### ASSIGNMENT
The only thing to send back is the number of lines below that hold the string "PukiWiki".
======== EXCERPTED DATA ========
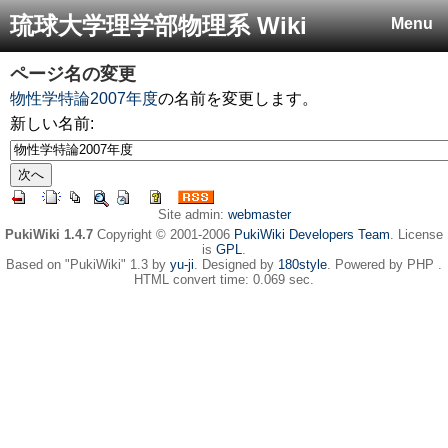
琉球大学理学部物理系 Wiki
Menu
ページ名の変更
物性学特論2007年度
の名前を変更します。
新しい名前:
Site admin:
webmaster
PukiWiki 1.4.7
Copyright © 2001-2006
PukiWiki Developers Team
. License
is
GPL
.
Based on "PukiWiki" 1.3 by
yu-ji
. Designed by
180style
. Powered by PHP .
HTML convert time: 0.069 sec.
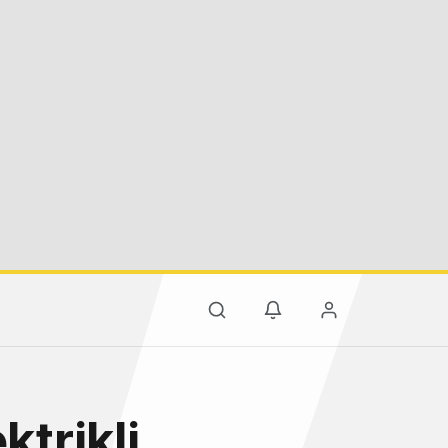
ktrikli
========
### SOLUTION TO THIS TASK
3